The position of an object as a function of time is given as x = At3 + Bt2 + Ct +

Question

The position of an object as a function of time is given as x
= At3 + Bt2 + Ct + D. The constants are A = 2.05 m/s3, B
= 1.23 m/s2, C = -4.21 m/s, and D = 3.97 m.

a) What is the velocity of the object at t = 19.9 s?
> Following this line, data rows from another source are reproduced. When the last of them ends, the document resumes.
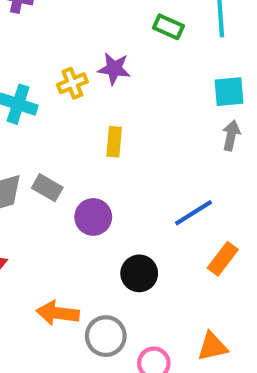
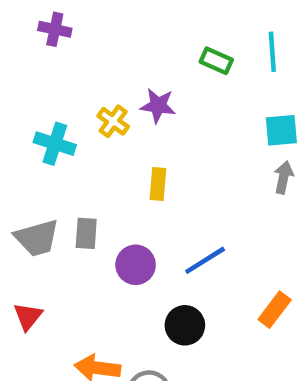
yellow cross: (72, 83) -> (113, 121), turned -32
gray rectangle: (47, 188) -> (86, 233), turned 64
blue line: (194, 213) -> (205, 260), moved

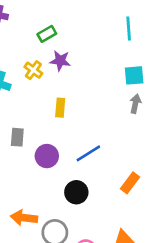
green rectangle: (216, 61) -> (47, 34), moved, turned -54

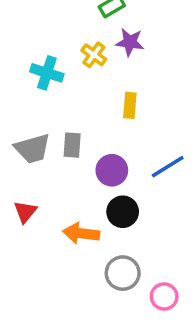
black circle: (76, 192) -> (123, 212), moved
orange arrow: (24, 218) -> (81, 233), moved

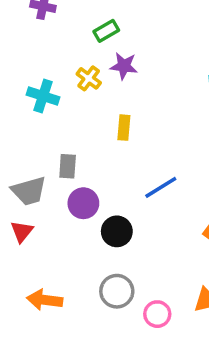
gray trapezoid: (32, 149) -> (29, 191), moved
purple circle: (112, 170) -> (83, 203), moved
orange arrow: (81, 233) -> (45, 300), moved

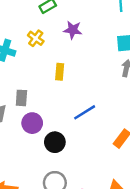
purple star: (124, 66) -> (73, 30), moved

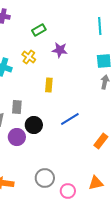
purple circle: (32, 123) -> (17, 137), moved
black circle: (55, 142) -> (34, 125), moved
b) At what time is the object at rest? (Start at t = 0 s and
consider only positive time.)

c) What is the acceleration of the object at t = 0.447 s?

Explanation / Answer

vel = dx/dt = 3At^2 + 2Bt + C + 0 (a) vel at t=19.9s = 3 x 2.05 x 19.9^2 + 2 x 1.23 x 19.9 + (-4.21) m/s =2435.4615 + 48.954 - 4.21 =2480.2055 m/s ans. (b) object at rest ==> v=0 ==> 3 x 2.05 x t^2 + 2 x 1.23 t -4.21 =0 ===> t= 0.651 s. ans. (c) a = dv/dt =6At + 2B + 0 AT t = 0.447, a = 6 x 2.05 x 0.447 + 2 x 1.23 = 7.9581 m/s^2 ans.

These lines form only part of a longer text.